Explanation: The device, PLEXUR P, is described as a bone void filler and bone graft extender used in the skeletal system. Its intended use is to fill bony voids or gaps and support bone in-growth and new bone formation, which are therapeutic and reconstructive functions, not diagnostic ones. Diagnostic devices are used to identify or characterize medical conditions.

No

The device description clearly states that PLEXUR P is a bone void filler containing processed human allograft bone tissue and a resorbable polymer, indicating it is a physical material, not software.

Based on the provided information, PLEXUR P is not an IVD (In Vitro Diagnostic) device.

Here's why:

  • Intended Use: The intended use of PLEXUR P is to fill bony voids or gaps in the skeletal system and act as a bone graft extender. This is a therapeutic and structural application within the body.
  • Device Description: The device is described as a bone void filler containing human allograft bone tissue and a resorbable polymer, intended for direct implantation into the body.
  • Lack of Diagnostic Function: There is no mention of PLEXUR P being used to examine specimens derived from the human body to provide information for diagnostic, monitoring, or compatibility purposes.

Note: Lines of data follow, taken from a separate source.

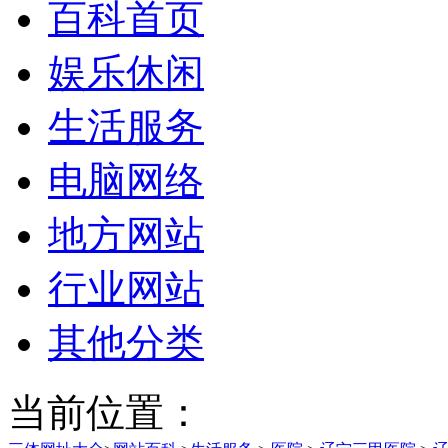
百科首页
娱乐休闲
生活服务
电脑网络
地方网站
行业网站
其他分类
当前位置：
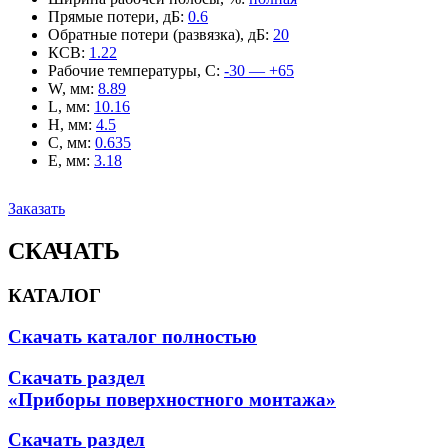
Прямые потери, дБ
:
0.6
Обратные потери (развязка), дБ
:
20
КСВ
:
1.22
Рабочие температуры, С
:
-30 — +65
W, мм
:
8.89
L, мм
:
10.16
H, мм
:
4.5
C, мм
:
0.635
E, мм
:
3.18
Заказать
СКАЧАТЬ
КАТАЛОГ
Скачать каталог полностью
Скачать раздел
«Приборы поверхностного монтажа»
Скачать раздел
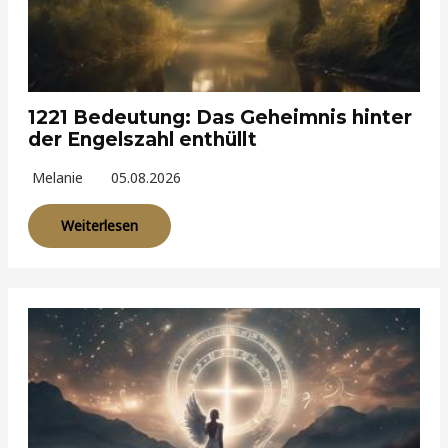
1221 Bedeutung: Das Geheimnis hinter
der Engelszahl enthüllt
Melanie
05.08.2026
Weiterlesen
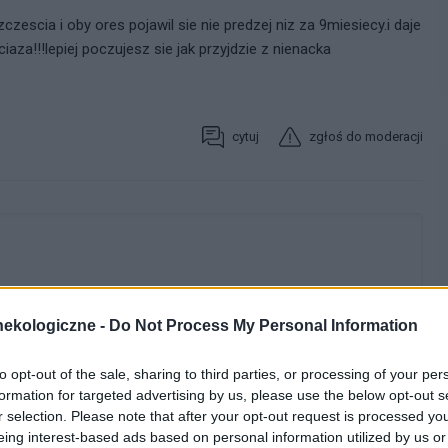
zescia i oby ores pojawil sie nie predzej niz za 9miesiecy.i daje
iaza!!!lepiej poczujesz sie jak przyjdzie z nienacka
cytuj
zgłoś do moderacji
ekologiczne -
Do Not Process My Personal Information
to opt-out of the sale, sharing to third parties, or processing of your per
formation for targeted advertising by us, please use the below opt-out s
r selection. Please note that after your opt-out request is processed y
eing interest-based ads based on personal information utilized by us or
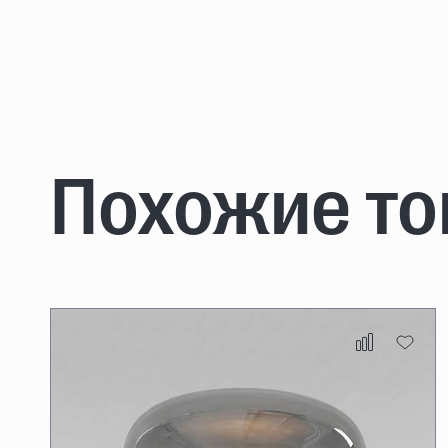
Похожие т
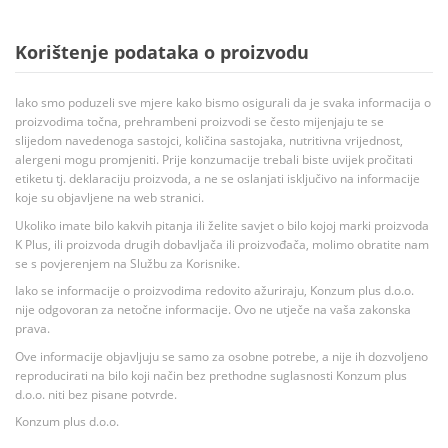
Korištenje podataka o proizvodu
Iako smo poduzeli sve mjere kako bismo osigurali da je svaka informacija o
proizvodima točna, prehrambeni proizvodi se često mijenjaju te se
slijedom navedenoga sastojci, količina sastojaka, nutritivna vrijednost,
alergeni mogu promjeniti. Prije konzumacije trebali biste uvijek pročitati
etiketu tj. deklaraciju proizvoda, a ne se oslanjati isključivo na informacije
koje su objavljene na web stranici.
Ukoliko imate bilo kakvih pitanja ili želite savjet o bilo kojoj marki proizvoda
K Plus, ili proizvoda drugih dobavljača ili proizvođača, molimo obratite nam
se s povjerenjem na Službu za Korisnike.
Iako se informacije o proizvodima redovito ažuriraju, Konzum plus d.o.o.
nije odgovoran za netočne informacije. Ovo ne utječe na vaša zakonska
prava.
Ove informacije objavljuju se samo za osobne potrebe, a nije ih dozvoljeno
reproducirati na bilo koji način bez prethodne suglasnosti Konzum plus
d.o.o. niti bez pisane potvrde.
Konzum plus d.o.o.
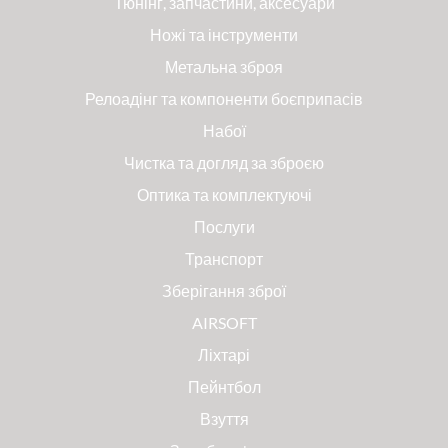
Тюнінг, запчастини, аксесуари
Ножі та інструменти
Метальна зброя
Релоадінг та компоненти боєприпасів
Набої
Чистка та догляд за зброєю
Оптика та комплектуючі
Послуги
Транспорт
Зберігання зброї
AIRSOFT
Ліхтарі
Пейнтбол
Взуття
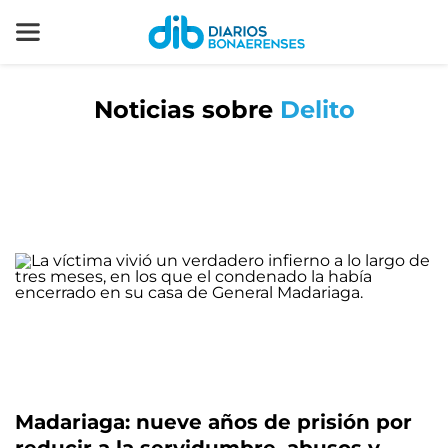
Noticias sobre
Delito
Madariaga: nueve años de prisión por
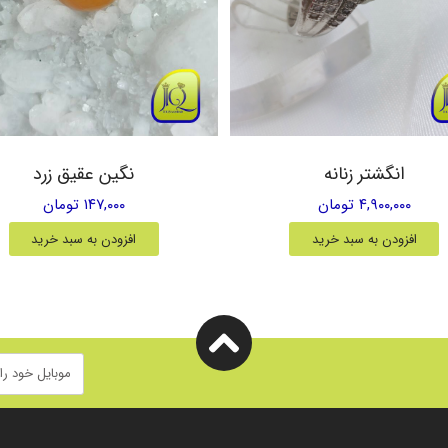
انگشتر زنانه
نگین عقیق زرد
۴,۹۰۰,۰۰۰ تومان
۱۴۷,۰۰۰ تومان
افزودن به سبد خرید
افزودن به سبد خرید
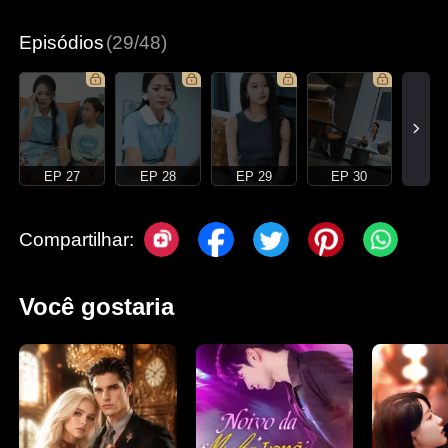
Episódios
(29/48)
EP 27
EP 28
EP 29
EP 30
Compartilhar:
Você gostaria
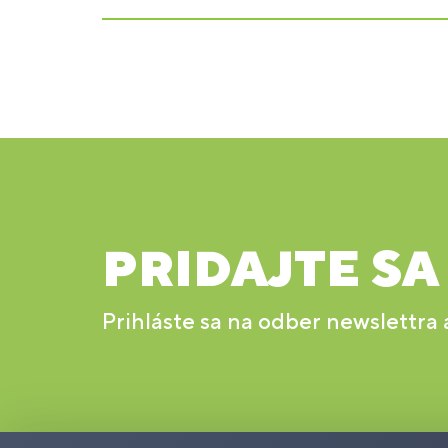
PRIDAJTE SA
Prihláste sa na odber newslettra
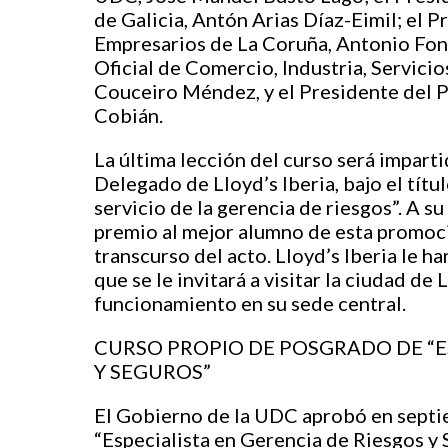
de Galicia, Antón Arias Díaz-Eimil; el 
Empresarios de La Coruña, Antonio Font
Oficial de Comercio, Industria, Servic
Couceiro Méndez, y el Presidente del 
Cobián.
La última lección del curso será impart
Delegado de Lloyd’s Iberia, bajo el títu
servicio de la gerencia de riesgos”. A su
premio al mejor alumno de esta promoc
transcurso del acto. Lloyd’s Iberia le h
que se le invitará a visitar la ciudad d
funcionamiento en su sede central.
CURSO PROPIO DE POSGRADO DE “E
Y SEGUROS”
El Gobierno de la UDC aprobó en septi
“Especialista en Gerencia de Riesgos y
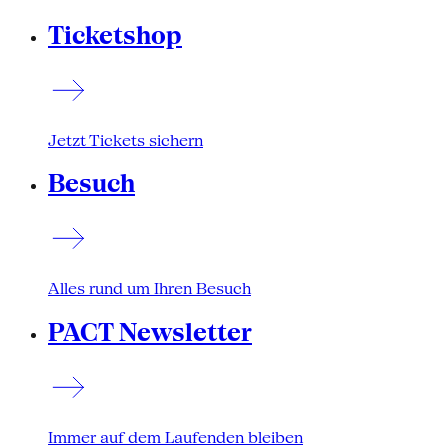
Ticketshop
Jetzt Tickets sichern
Besuch
Alles rund um Ihren Besuch
PACT Newsletter
Immer auf dem Laufenden bleiben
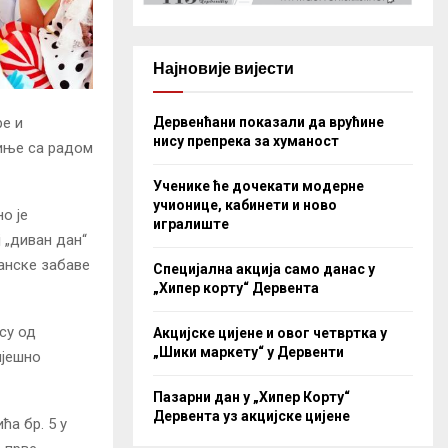
Најновије вијести
Дервенћани показали да врућине
ре и
нису препрека за хуманост
чиње са радом
Ученике ће дочекати модерне
учионице, кабинети и ново
о је
игралиште
 „диван дан“
анске забаве
Специјална акција само данас у
„Хипер корту“ Дервента
су од
Акцијске цијене и овог четвртка у
„Шики маркету“ у Дервенти
пјешно
Пазарни дан у „Хипер Корту“
Дервента уз акцијске цијене
ћа бр. 5 у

IVD devices are specifically designed to perform tests on samples taken from the body (like blood, urine, tissue) to diagnose diseases, monitor conditions, or determine compatibility. PLEXUR P's function is to physically fill and support bone healing within the body.

N/A

Intended Use / Indications for Use

PLEXUR P is intended for use in filling bony voids or gaps of the skeletal system (i.e., spine, pelvis and extremities) that are not intrinsic to the stability of the bony structure. These defects may be surgically created osseous defects or osseous defects resulting from traumatic injury to the bone. Plexur P may also be used as a bone graft extender in the spine. PLEXUR P is resorbed/remodeled and is replaced by host bone during the healing process.

Product codes

MQV

Device Description

PLEXUR P is bone void filler that contains as its principal constituents processed human allograft bone tissue and a resorbable polymer. PLEXUR P is produced in various physical forms/shapes/geometries and may be further shaped or cut by the surgeon to meet the particular needs and preferences of the surgeon. PLEXUR P is intended for use as bone void filler in bony voids or gaps of the skeletal system (i.e., spine, pelvis, and extremities) not intrinsic to the stability of the bony structure. Plexur P mav also be used as a bone graft extender in the spine. PLEXUR P is provided in ready-to-use form in various package sizes by volume or dimension and is intended for single patient use.

Mentions image processing

Not Found

Mentions AI, DNN, or ML

Not Found

Input Imaging Modality

Not Found

Anatomical Site

Skeletal System (spine, pelvis, extremities)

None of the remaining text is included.